Segment Start: TASK MATERIAL
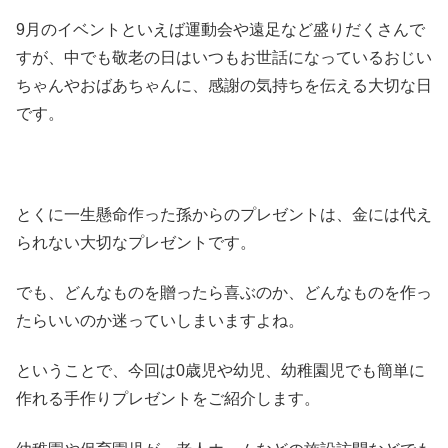
9月のイベントといえば運動会や遠足など盛りだくさんで
すが、中でも敬老の日はいつもお世話になっているおじい
ちゃんやおばあちゃんに、感謝の気持ちを伝える大切な日
です。
とくに一生懸命作った孫からのプレゼントは、金には代え
られない大切なプレゼントです。
でも、どんなものを贈ったら喜ぶのか、どんなものを作っ
たらいいのか迷っていしまいますよね。
ということで、今回は0歳児や幼児、幼稚園児でも簡単に
作れる手作りプレゼントをご紹介します。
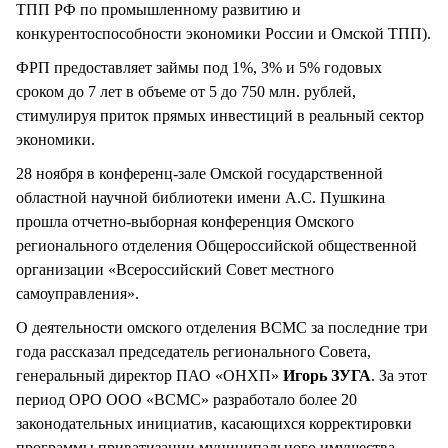
ТПП РФ по промышленному развитию и
конкурентоспособности экономики России и Омской ТПП).
ФРП предоставляет займы под 1%, 3% и 5% годовых
сроком до 7 лет в объеме от 5 до 750 млн. рублей,
стимулируя приток прямых инвестиций в реальный сектор
экономики.
28 ноября в конференц-зале Омской государственной
областной научной библиотеки имени А.С. Пушкина
прошла отчетно-выборная конференция Омского
регионального отделения Общероссийской общественной
организации «Всероссийский Совет местного
самоуправления».
О деятельности омского отделения ВСМС за последние три
года рассказал председатель регионального Совета,
генеральный директор ПАО «ОНХП»
Игорь ЗУГА
. За этот
период ОРО ООО «ВСМС» разработало более 20
законодательных инициатив, касающихся корректировки
программы приватизации муниципального имущества,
Segment End: TASK MATERIAL
Give back, exactly as written, the lines from the top of the material above to the line containing "ФРП предоставляет займы", both included; skip every picture.

9月のイベントといえば運動会や遠足など盛りだくさんで
すが、中でも敬老の日はいつもお世話になっているおじい
ちゃんやおばあちゃんに、感謝の気持ちを伝える大切な日
です。
とくに一生懸命作った孫からのプレゼントは、金には代え
られない大切なプレゼントです。
でも、どんなものを贈ったら喜ぶのか、どんなものを作っ
たらいいのか迷っていしまいますよね。
ということで、今回は0歳児や幼児、幼稚園児でも簡単に
作れる手作りプレゼントをご紹介します。
ТПП РФ по промышленному развитию и
конкурентоспособности экономики России и Омской ТПП).
ФРП предоставляет займы под 1%, 3% и 5% годовых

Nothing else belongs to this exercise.